Sunday, 19 January 2014

Learning from the word NO

Nicola working on one of huge pieces in her Junkosphere show at The Rooms.

I learn more from rejection than acceptance and it is a lesson that I think worth sharing.  When I was pitching Nicola Hawkins' show to art magazines I was first turned down by C magazine.  As a rule of thumb, I respect an editor's decision not because they know art better than I do (I will argue that one case by case) but because they know their audience or readership better than I do.  Where it becomes useful is in the reason they give me. 

In the case of Nicola's show at The Rooms, it was the perception of her decorative impulse and more specifically in its designerly aspect.  What the editor said was true Hawkin's did create like a designer. There was an aspect of resolution that masked her content.  Thinking about that I knew which magazine to pitch it to next.  The rejection was useful.  We even ended up on the cover of Studio magazine, which was unusual for a review article.  That prime real estate would normally be reserved for a feature article.

Now, in terms of the tattoo project, the first gallery I proposed it to was Eastern Edge Gallery in St. John's.  We got turned down.  Ned Pratt, whose photographs are the centrepiece of this exhibit of portraits, said wisely, "It is better to be turned down in the beginning rather than in the end."  I took his meaning to be that in the beginning you can still revise or renavigate.
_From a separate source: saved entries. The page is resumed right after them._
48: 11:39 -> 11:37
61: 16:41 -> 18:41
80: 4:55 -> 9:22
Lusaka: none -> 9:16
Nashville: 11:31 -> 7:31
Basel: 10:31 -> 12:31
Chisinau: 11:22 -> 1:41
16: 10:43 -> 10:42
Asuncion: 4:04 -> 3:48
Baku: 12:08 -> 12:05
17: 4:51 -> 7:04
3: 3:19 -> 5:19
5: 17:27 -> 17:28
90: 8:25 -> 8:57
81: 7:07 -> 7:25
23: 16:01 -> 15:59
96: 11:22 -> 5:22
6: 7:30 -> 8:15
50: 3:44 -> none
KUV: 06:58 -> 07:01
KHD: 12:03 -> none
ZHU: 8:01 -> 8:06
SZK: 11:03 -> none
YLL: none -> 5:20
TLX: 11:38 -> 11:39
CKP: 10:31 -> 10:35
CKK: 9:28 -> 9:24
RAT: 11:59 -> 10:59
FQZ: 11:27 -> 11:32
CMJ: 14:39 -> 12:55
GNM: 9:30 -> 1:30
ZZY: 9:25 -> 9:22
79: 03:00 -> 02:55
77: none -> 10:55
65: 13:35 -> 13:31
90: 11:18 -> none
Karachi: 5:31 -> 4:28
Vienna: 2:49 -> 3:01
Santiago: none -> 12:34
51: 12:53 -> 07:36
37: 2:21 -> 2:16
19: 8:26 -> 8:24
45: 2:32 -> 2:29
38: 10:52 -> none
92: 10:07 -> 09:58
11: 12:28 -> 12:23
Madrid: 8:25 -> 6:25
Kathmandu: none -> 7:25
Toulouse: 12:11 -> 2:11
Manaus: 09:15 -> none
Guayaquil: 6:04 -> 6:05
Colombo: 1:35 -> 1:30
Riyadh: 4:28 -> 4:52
In the case of More Than Skin Deep, which is what I called the tattoo project, the rejection and the one after it, helped me focus on what was important about the project.  Intuitively, I knew these things but the rejections brought them to the surface.  Eastern Edge told me that it wasn't advancing the practice of photography.  I took that to mean it was not "edgy" enough.  And I agreed all around.  The show is not trying to be avante garde.  The photography style is deliberately documentary because (and this is my opinion) that is what is needed. 
No, this is not one of our images.  Is a face tattoo a life-sentence?  Well, that's open to interpretation.
that  the show would be anti climatic given other body centred work they had shown.  It is true.  Our show is not sensationalistic.  We are not going for shock value.  No cheese cake photos of inked women, no side show freak guys, no one doing rude things to each other's bodies.  This is a show about respect.  It is about listening and documenting people's stories:  why they picked those images to be tattooed on their skin, why they wanted to spend the rest of their lives marked thusly.  It is showing the nuance, the dimension and the variety of tattoo culture.  I was really floored when the last comment I got on a tattoo illustration was about how tattooed people were more likely to end up in a prison.  Excuse me?  As much as I disagree with this cliched response I would be foolish to ignore it.  This is an occasion to rewrite, revise and rethink.  If I want to succeed I need to understand why I fail. Oh and the tattoo project was accepted by two other galleries– after a custom tailored proposal.